Future's good for Forestry
Export success and increased job creation will help generate greater farm profits this year
Good news can be hard to find these days, but forest owners in Ireland last year achieved record prices for their wood from thinning and clear-felling. This welcome boost to farm forestry was achieved despite the construction industry remaining firmly in the doldrums.
Most of our sawn timber and the output from our board-mills is now exported and the timber industry has made great strides in exporting so much material which would have been sold into the home market during the construction boom years.
Remarkably, over the past 18 months wood prices paid to timber growers in Ireland have more than doubled.
In fact, this summer the sawmilling sector was unable to source sufficient wood from Irish forests to meet the demand. As a result, large quantities of roundwood were imported from Scotland to top up our supplies.
Longford brothers Mike and Pat Glennon, of timber processing firm Glennon Brothers, were named Industry Entrepreneur of the Year at last year's Ernst & Young Awards, a clear indication of the export success of our sawmilling industry.

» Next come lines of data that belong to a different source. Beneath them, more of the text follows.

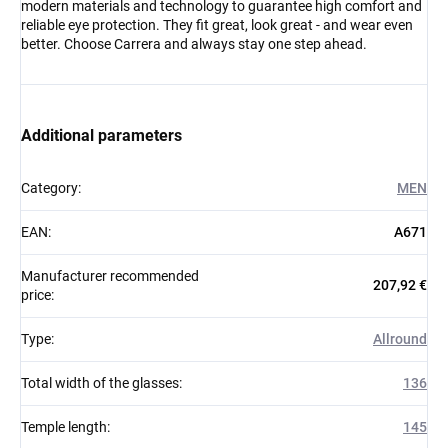
modern materials and technology to guarantee high comfort and
reliable eye protection. They fit great, look great - and wear even
better. Choose Carrera and always stay one step ahead.
Additional parameters
Category
:
MEN
EAN
:
A671
Manufacturer recommended
207,92 €
price
:
Type
:
Allround
Total width of the glasses
:
136
Temple length
:
145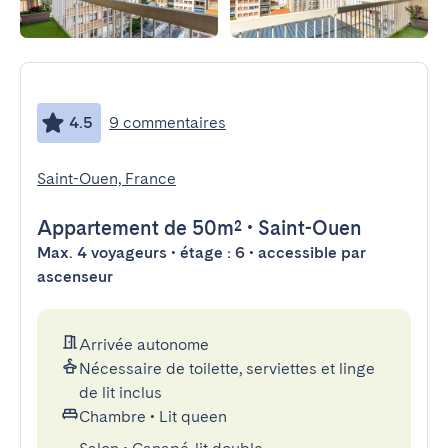
4.5
9 commentaires
Saint-Ouen, France
Appartement
de 50m²
•
Saint-Ouen
Max. 4 voyageurs • étage : 6 • accessible par
ascenseur
Arrivée autonome
Nécessaire de toilette, serviettes et linge
de lit inclus
Chambre
•
Lit queen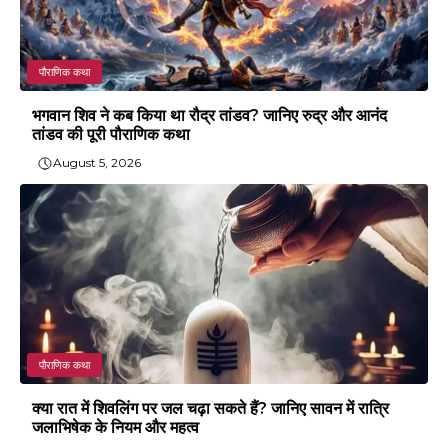
पौराणिक कथा
भगवान शिव ने कब किया था रौद्र तांडव? जानिए रुद्र और आनंद
तांडव की पूरी पौराणिक कथा
August 5, 2026
पौराणिक कथा
क्या रात में शिवलिंग पर जल चढ़ा सकते हैं? जानिए सावन में रात्रि
जलाभिषेक के नियम और महत्व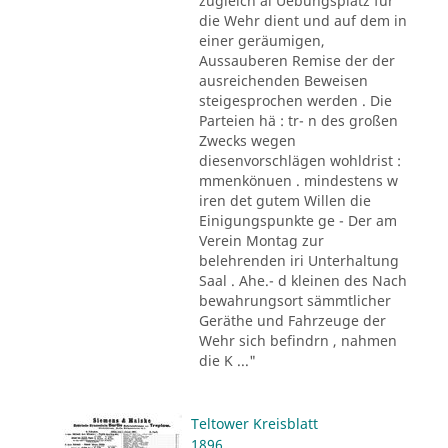
zugleich al Uebungsplatz für
die Wehr dient und auf dem in
einer geräumigen,
Aussauberen Remise der der
ausreichenden Beweisen
steigesprochen werden . Die
Parteien hä : tr- n des großen
Zwecks wegen
diesenvorschlägen wohldrist :
mmenkönuen . mindestens w
iren det gutem Willen die
Einigungspunkte ge - Der am
Verein Montag zur
belehrenden iri Unterhaltung
Saal . Ahe.- d kleinen des Nach
bewahrungsort sämmtlicher
Geräthe und Fahrzeuge der
Wehr sich befindrn , nahmen
die K ..."
Teltower Kreisblatt
1896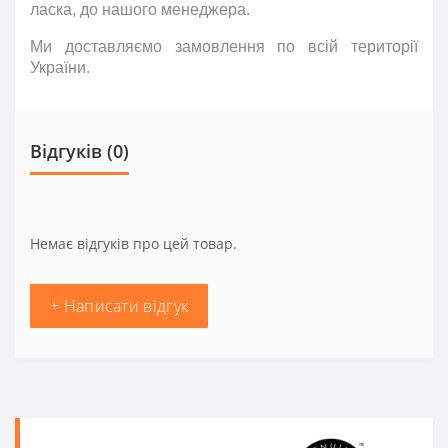
ласка
,
до нашого менеджера.
Ми доставляємо замовлення по всій території
України.
Відгуків (0)
Немає відгуків про цей товар.
+ Написати відгук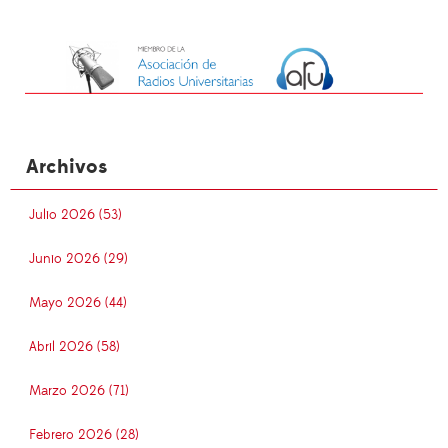
Archivos
Julio 2026 (53)
Junio 2026 (29)
Mayo 2026 (44)
Abril 2026 (58)
Marzo 2026 (71)
Febrero 2026 (28)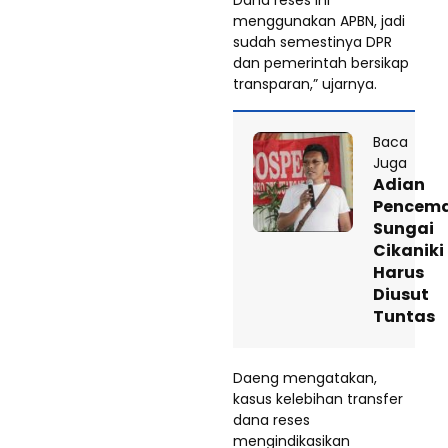
menggunakan APBN, jadi
sudah semestinya DPR
dan pemerintah bersikap
transparan,” ujarnya.
Baca
Juga
Adian
Pencem
Sungai
Cikaniki
Harus
Diusut
Tuntas
Daeng mengatakan,
kasus kelebihan transfer
dana reses
mengindikasikan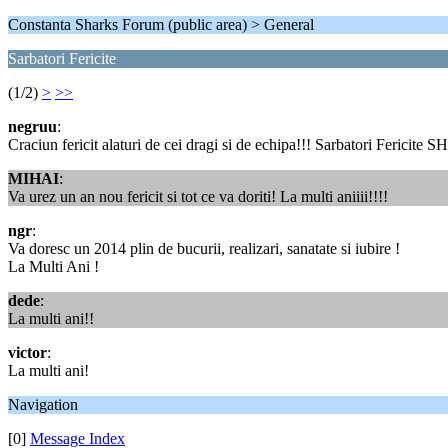
Constanta Sharks Forum (public area) > General
Sarbatori Fericite
(1/2)
>
>>
negruu
:
Craciun fericit alaturi de cei dragi si de echipa!!! Sarbatori Fericite
MIHAI
:
Va urez un an nou fericit si tot ce va doriti! La multi aniiii!!!!
ngr
:
Va doresc un 2014 plin de bucurii, realizari, sanatate si iubire !
La Multi Ani !
dede
:
La multi ani!!
victor
:
La multi ani!
Navigation
[0]
Message Index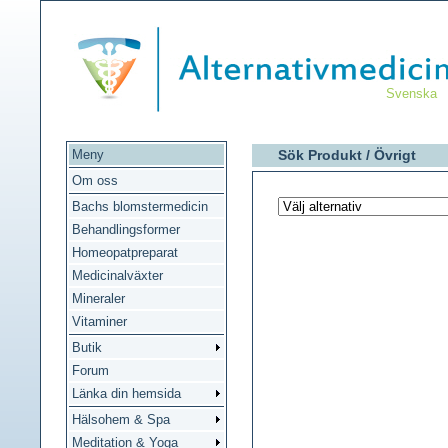
Svenska
Meny
Sök Produkt /
Övrigt
Om oss
Bachs blomstermedicin
Behandlingsformer
Homeopatpreparat
Medicinalväxter
Mineraler
Vitaminer
Butik
Forum
Länka din hemsida
Hälsohem & Spa
Meditation & Yoga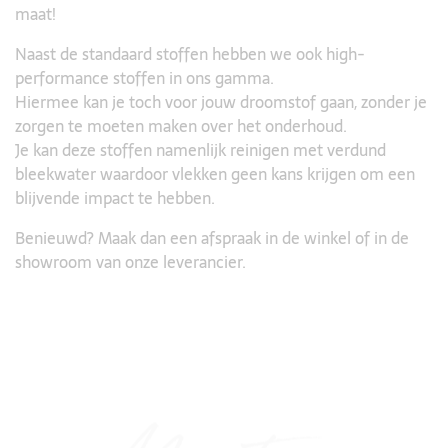
maat!
Naast de standaard stoffen hebben we ook high-
performance stoffen in ons gamma.
Hiermee kan je toch voor jouw droomstof gaan, zonder je
zorgen te moeten maken over het onderhoud.
Je kan deze stoffen namenlijk reinigen met verdund
bleekwater waardoor vlekken geen kans krijgen om een
blijvende impact te hebben.
Benieuwd? Maak dan een afspraak in de winkel of in de
showroom van onze leverancier.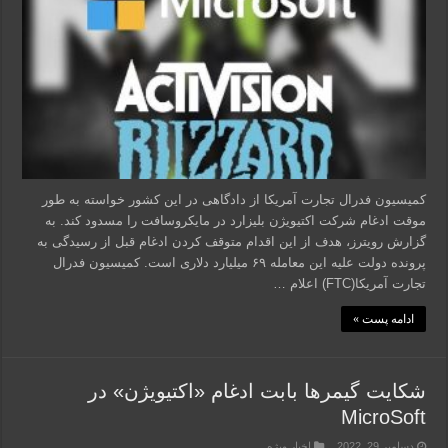
کمیسیون فدرال تجارت آمریکا از دادگاهی در این کشور خواسته به طور
موقت ادغام شرکت اکتیویژن بلیزارد در مایکروسافت را مسدود کند. به
گزارش رویترز، هدف از این اقدام متوقف کردن ادغام قبل از رسیدگی به
پرونده دولت علیه این معامله ۶۹ میلیارد دلاری است. کمیسیون فدرال
تجارت آمریکا(FTC) اعلام …
ادامه پست »
شکایت گیمرها بابت ادغام «اکتیویژن» در
MicroSoft
دسامبر 29, 2022
اخبار ویژه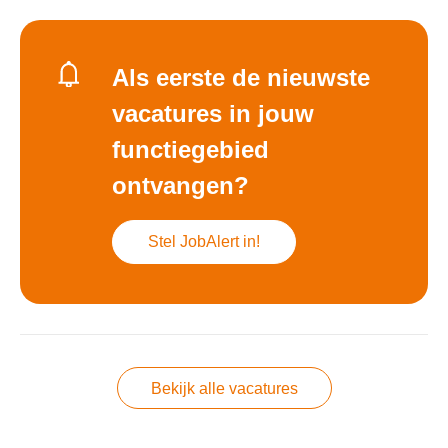
Als eerste de nieuwste
vacatures in jouw
functiegebied
ontvangen?
Stel JobAlert in!
Bekijk alle vacatures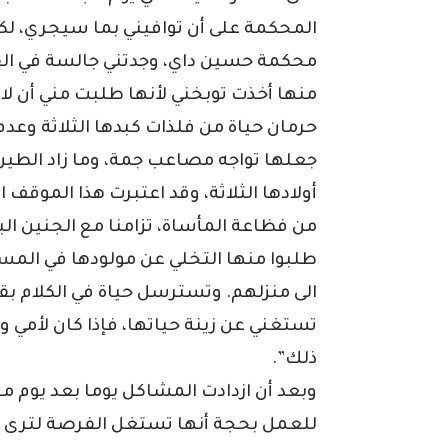
المحكمة على أن توافيني بما سيجري، لكن
محكمة حسين داي، وجدتني جالسة في الق
منها أخذت توبخني لأنها طلبت مني أن لا أ
حرمان حياة من فلذات كبدها الثلاثة وعدم
جعلها تواجه مصاعب جمة، وما زاد الطين 
أولادها الثلاثة، وقد اعتبرت هذا الموقف ا
من فظاعة المأساة، تزامنا مع الجنين الب
طلبوا منها التخلي عن مولودها في الم
الى منزلهم. وتسترسل حياة في الكلام بق
تستغني عن زينة حياتها، فإذا كان لأمي و
ذلك”.
وبعد أن ازدادت المشاكل يوما بعد يوم مع
للعمل بحجة أنها تستغل الفرصة لترى أو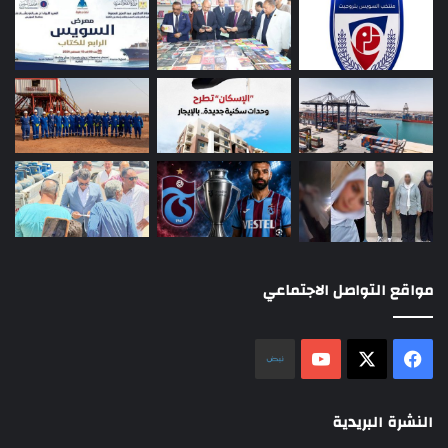
مواقع التواصل الاجتماعي
‫X
فيسبوك
‫YouTube
نلض
النشرة البريدية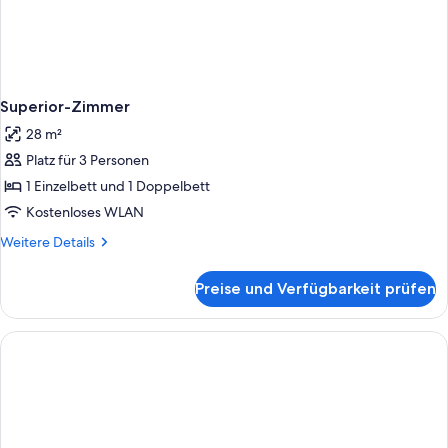
Superior-Zimmer
28 m²
Platz für 3 Personen
1 Einzelbett und 1 Doppelbett
Kostenloses WLAN
Weitere
Weitere Details
Details
für
Preise und Verfügbarkeit prüfen
Superior-
Zimmer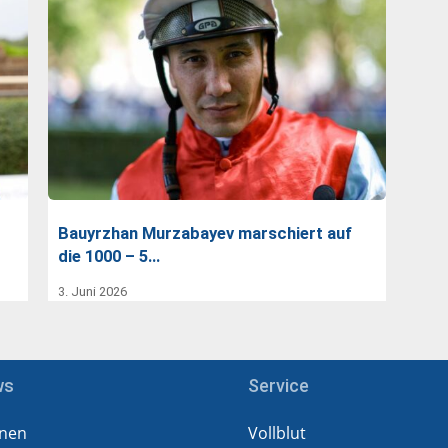
Bauyrzhan Murzabayev marschiert auf
die 1000 – 5…
3. Juni 2026
ws
Service
nen
Vollblut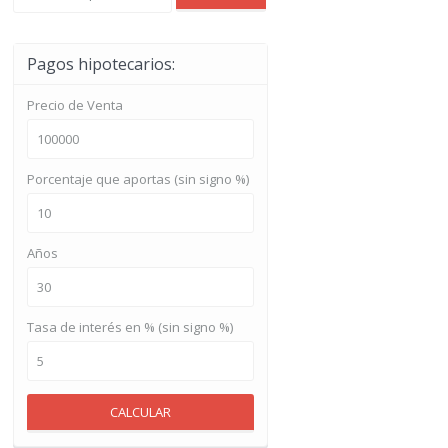
Pagos hipotecarios:
Precio de Venta
Porcentaje que aportas (sin signo %)
Años
Tasa de interés en % (sin signo %)
CALCULAR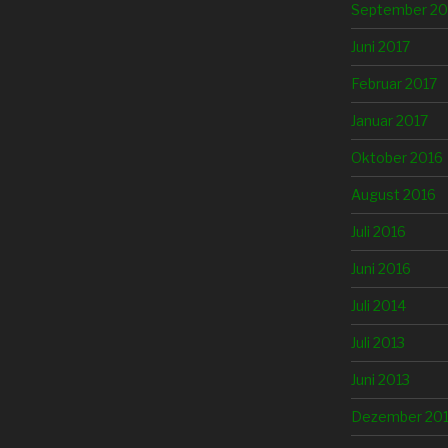
September 20
Juni 2017
Februar 2017
Januar 2017
Oktober 2016
August 2016
Juli 2016
Juni 2016
Juli 2014
Juli 2013
Juni 2013
Dezember 20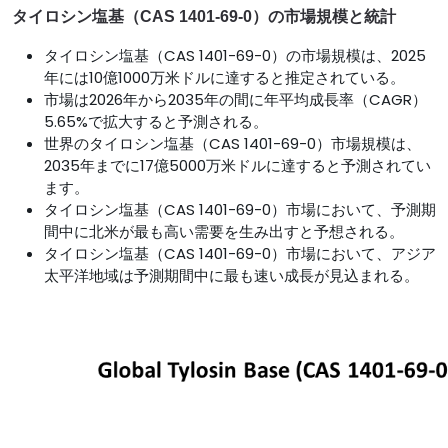
タイロシン塩基（CAS 1401-69-0）の市場規模と統計
タイロシン塩基（CAS 1401-69-0）の市場規模は、2025
年には10億1000万米ドルに達すると推定されている。
市場は2026年から2035年の間に年平均成長率（CAGR）
5.65%で拡大すると予測される。
世界のタイロシン塩基（CAS 1401-69-0）市場規模は、
2035年までに17億5000万米ドルに達すると予測されてい
ます。
タイロシン塩基（CAS 1401-69-0）市場において、予測期
間中に北米が最も高い需要を生み出すと予想される。
タイロシン塩基（CAS 1401-69-0）市場において、アジア
太平洋地域は予測期間中に最も速い成長が見込まれる。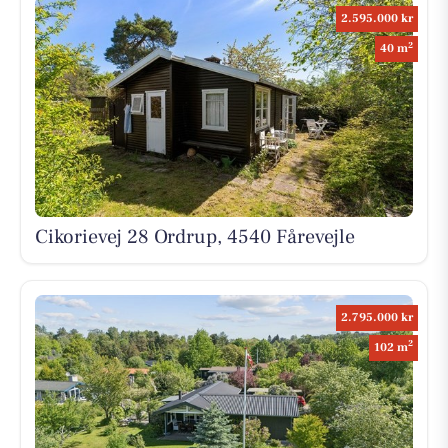
2.595.000 kr
2
40 m
Cikorievej 28 Ordrup, 4540 Fårevejle
2.795.000 kr
2
102 m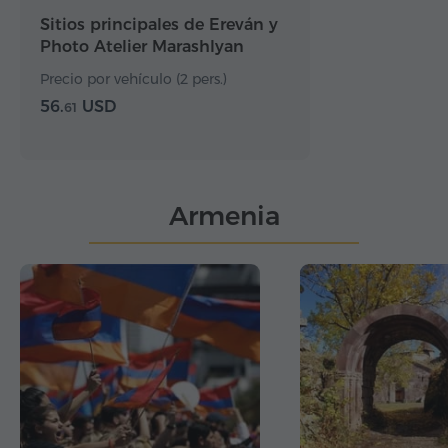
Sitios principales de Ereván y
Photo Atelier Marashlyan
Precio por vehículo (2 pers.)
56.
USD
61
Armenia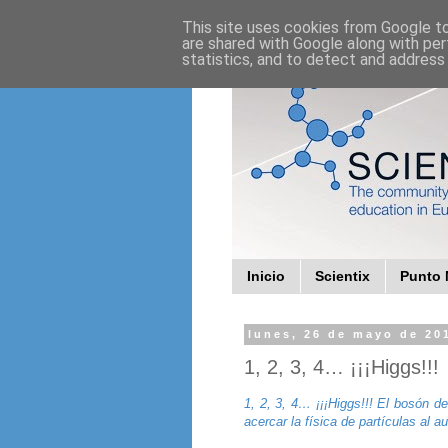
This site uses cookies from Google to 
are shared with Google along with per
statistics, and to detect and address
Inicio
Scientix
Punto 
lunes, 26 de mayo de 20
1, 2, 3, 4… ¡¡¡Higgs!!!
1, 2, 3, 4… ¡¡¡Higgs!!! El bosón d
acercar la física de partículas al au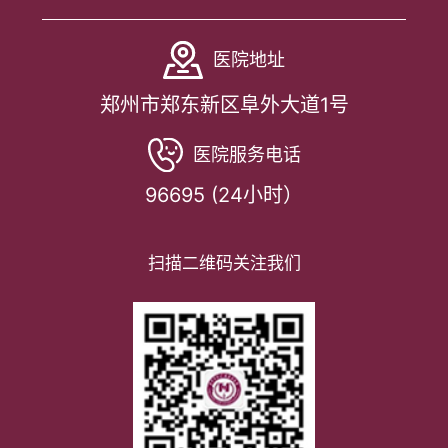
医院地址
郑州市郑东新区阜外大道1号
医院服务电话
96695 (24小时）
扫描二维码关注我们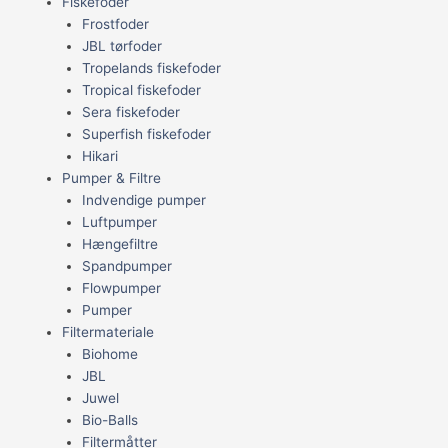
Fiskefoder
Frostfoder
JBL tørfoder
Tropelands fiskefoder
Tropical fiskefoder
Sera fiskefoder
Superfish fiskefoder
Hikari
Pumper & Filtre
Indvendige pumper
Luftpumper
Hængefiltre
Spandpumper
Flowpumper
Pumper
Filtermateriale
Biohome
JBL
Juwel
Bio-Balls
Filtermåtter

All of this confirms the importance of forestry as a farm enterprise, one that will continue to provide both jobs and a reliable income for farmers who have availed of the afforestation schemes.
The Irish Government has spent around €90m on buying carbon credits and it is estimated that our forestry programme could save the taxpayer €220m over the five years to 2012 in terms of complying with Ireland's Kyoto targets.